SIXTY four former cabinet ministers and their deputies who illegally continued in office when Parliament was dissolved ahead of the 2016 presidential and general elections are now demanding K15,000 each as repatriation allowances.
The 64 have however not objected to paying the K4.7 million proposed by the state, being the emoluments they are required to pay back for staying in office illegally.
This is according to a notice of non-objection to the quantum settled by the state.
“Take notice that the respondents represented by Messrs Ellis and Co, Messrs D.H Kemp and Co and Messrs Lungu Simwanza and Company did not object to the quantum of emoluments as quantified by the first respondent (state),” read the notice.
” Save that the said respondents were not paid their repatriation allowances in the sum of K15,000 per person.”
The notice further indicated that Obius Chisala, the 31st respondent did not receive his salary and allowances for two months in June and July 2016 because his contract of employment was terminated on June 8, 2016.
In July this year, the State suggested that the total amount recoverable from Ngosa Simbyakula and 63 others was K4.7 million for the period of May to July 2016.
In this matter, the Law Association of Zambia and the UPND had petitioned the 64 in the Constitutional Court in 2016 for failing to vacate office when their mandate had expired prior to the elections.
In November 2019, Attorney General Likando Kalaluka had asked the Constitutional Court to compel the Registrar of the Constitutional Court to assess the amount of money that the Patriotic Front ministers were required to pay back as directed by the court.
The State claimed that it had challenges in both addressing the recovery of emoluments and or
considering the question of indemnity as the exact emoluments (salaries, allowances and per diems) to be recovered have not been agreed by the
parties, three years after judgment.
This followed an order by the Court to refuse to reopen its judgment of August 8, 2016 in which it ordered Ngosa Simbyakula and 63 others to pay back the allowances and salaries they illegally accrued when they decided to remain in office during the dissolution of Parliament ahead of the 2016 elections.

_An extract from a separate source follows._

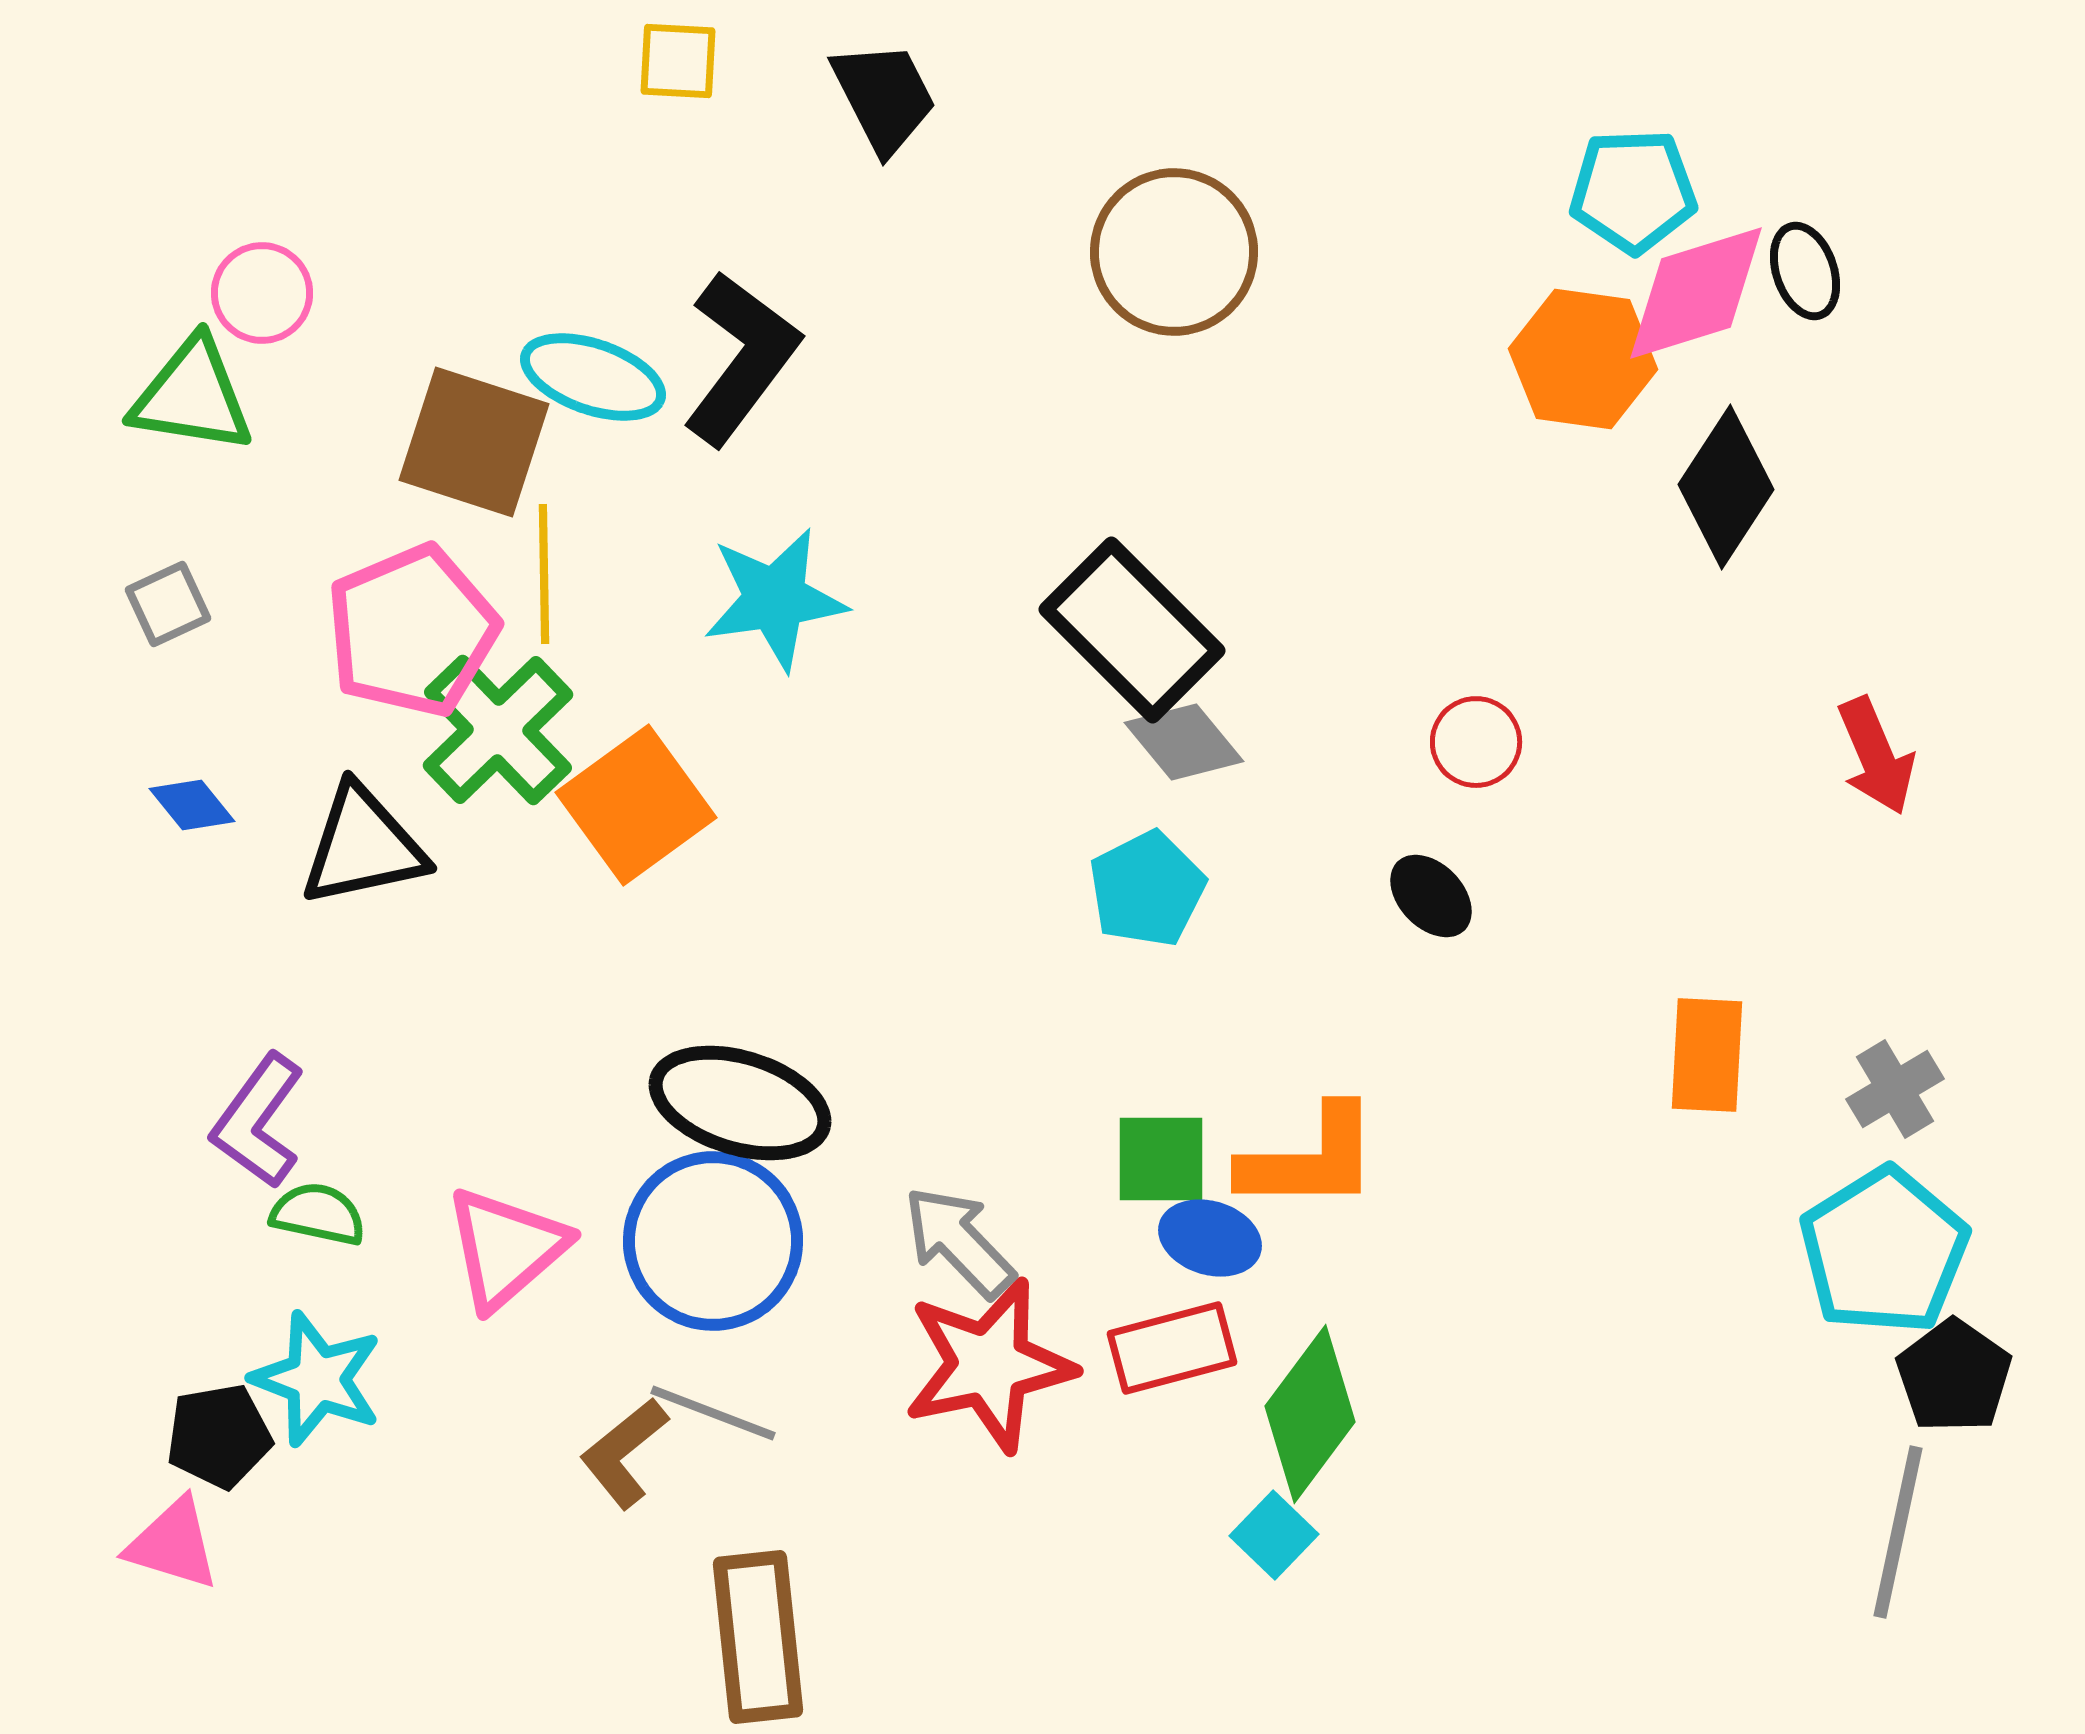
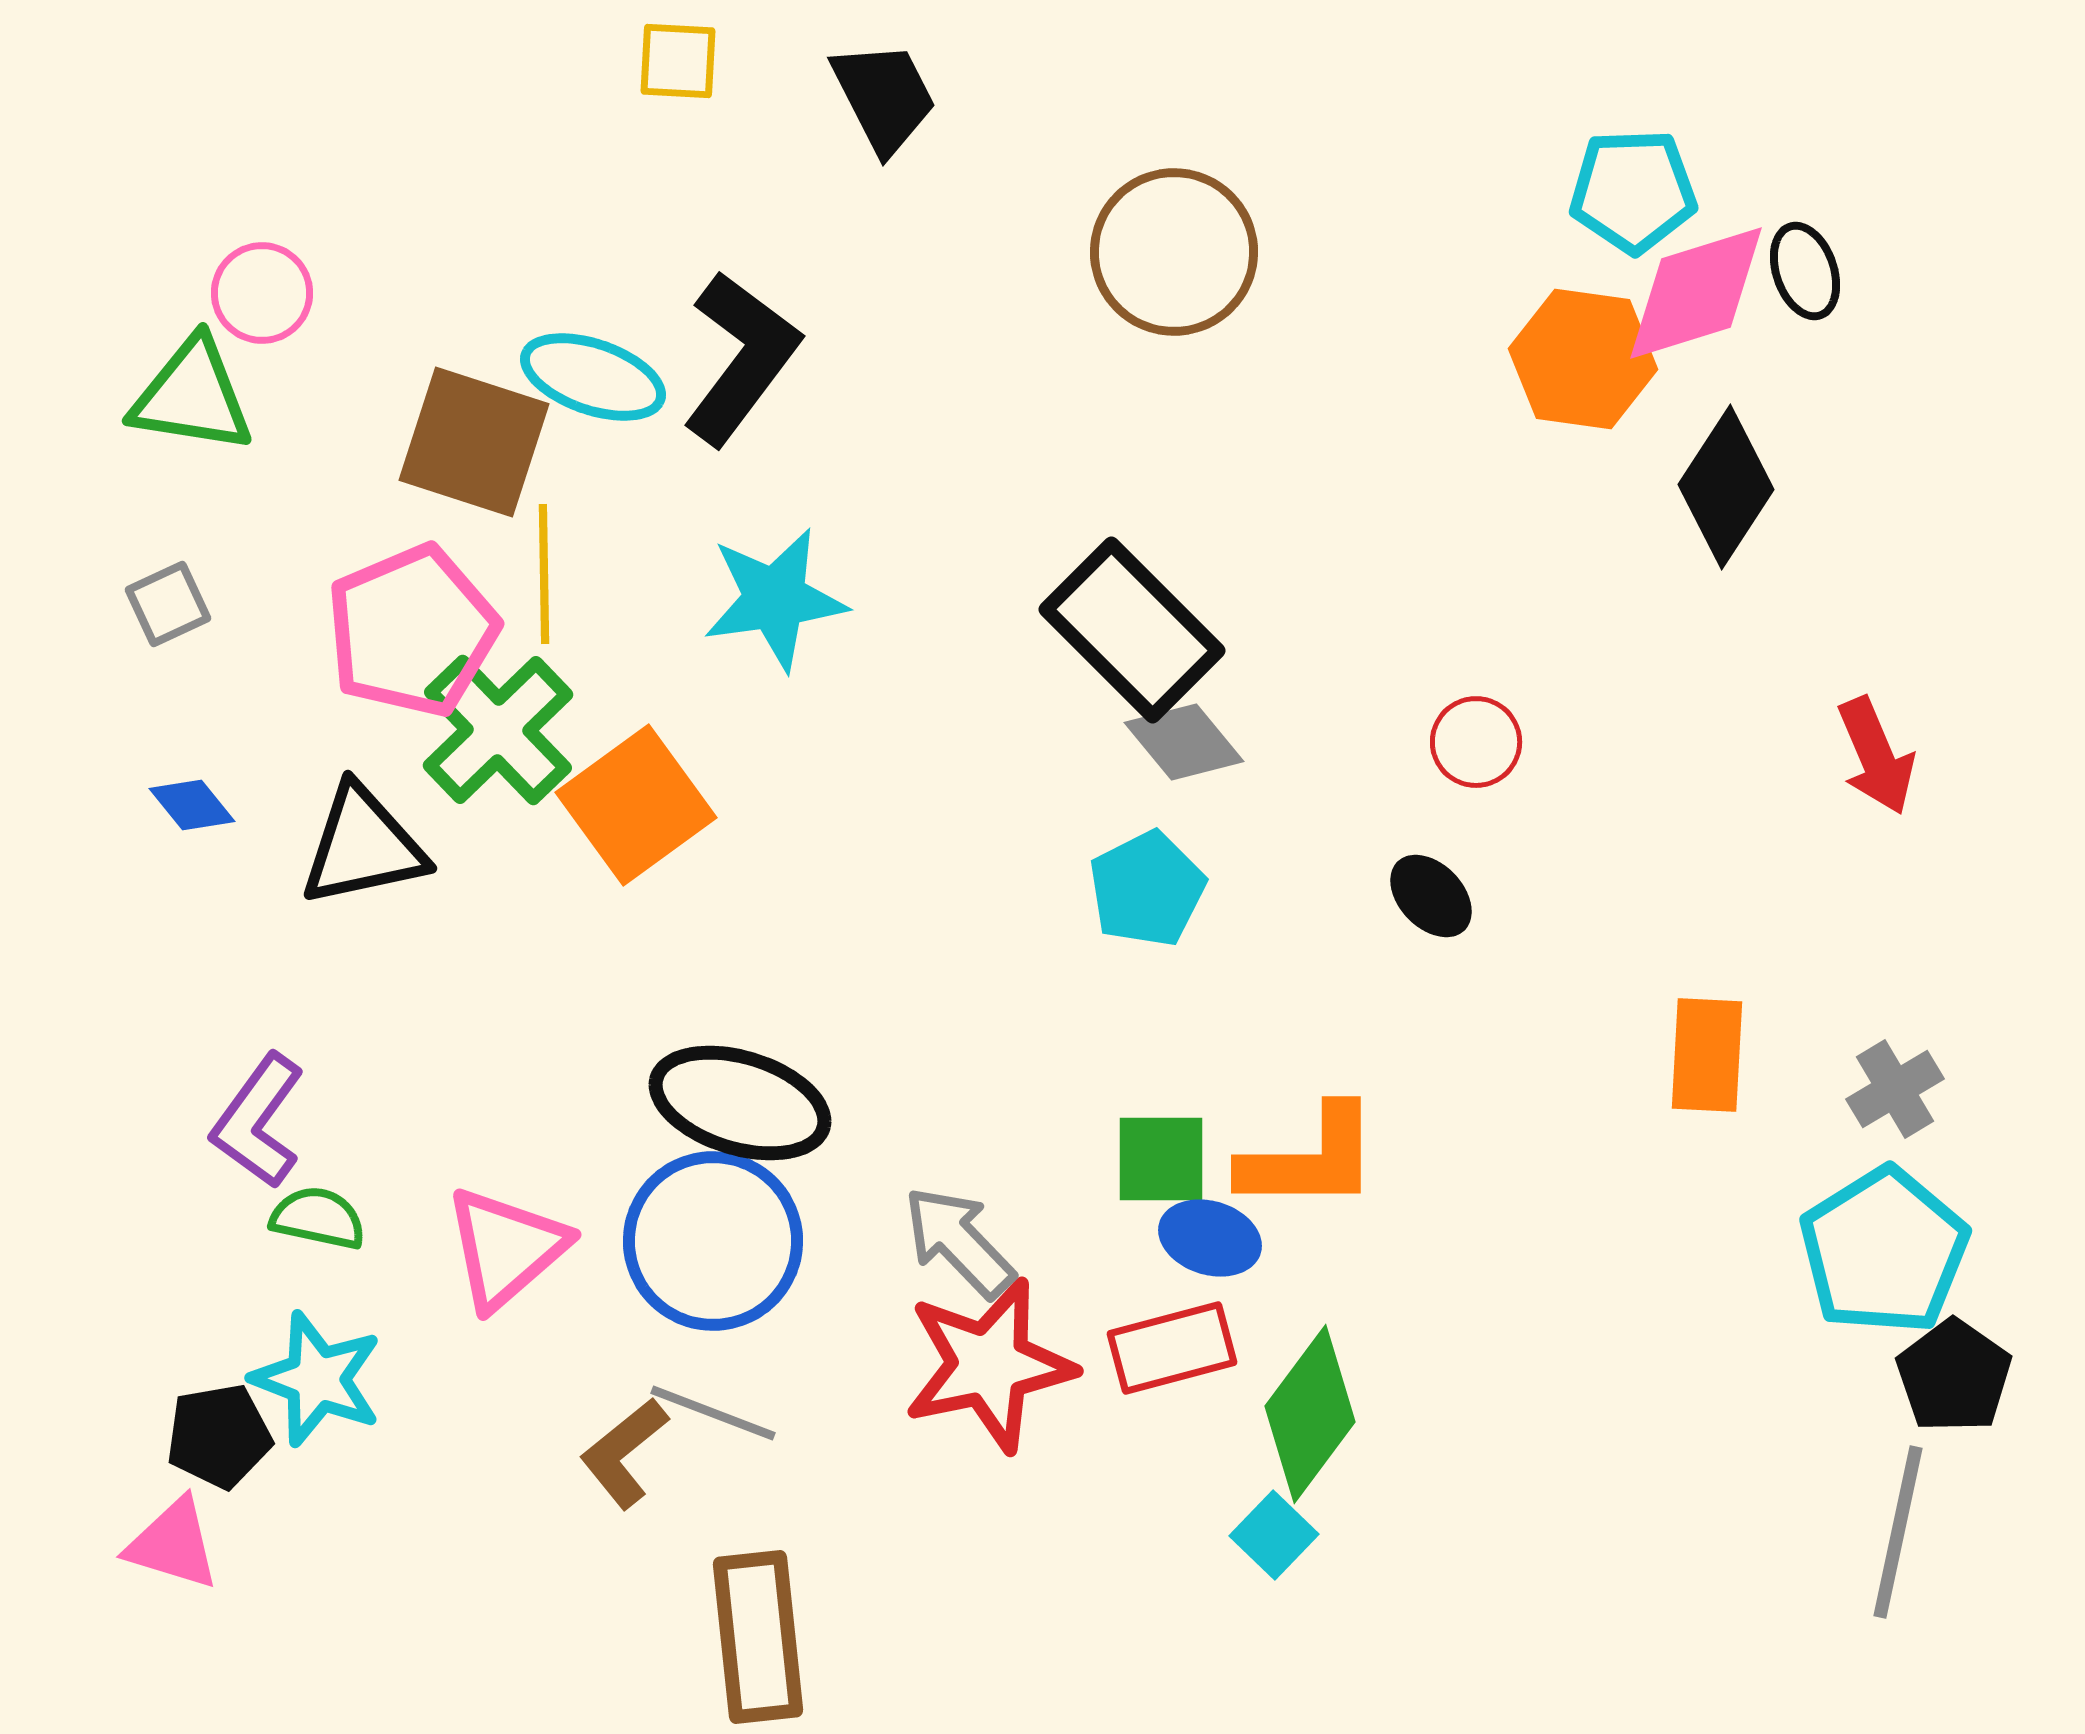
green semicircle at (318, 1214): moved 4 px down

The ministers asked the court to review its decision as it was not in their own making but Constitutional Court judge Enock Mulembe on behalf of others indicated that the Court’s adjudicatory function could be defeated if its final decisions were open to casual challenge in form of applications for revisiting or setting aside part or the entire judgment at the instance of an aggrieved party.
And in a further affidavit in support of assessment of amount due pursuant to the judgment dated August 8, 2016, filed on July 16, 2020 and sworn by Fides Kalangwa, a director of policy research and standards in the office of the accountant general at the Ministry of Finance, the State indicated that the emoluments have been duly computed by the policy research and standards for the period of May to July 2016.
“As can be seen from the said computation, the total amount recoverable from the former Cabinet ministers and former Deputy ministers for the period of May to July 2016 is in the sum of K4,778,664.10,” said Kalangwa.
“The computation was arrived at after looking at the payslips of the former Cabinet ministers and former deputy ministers.”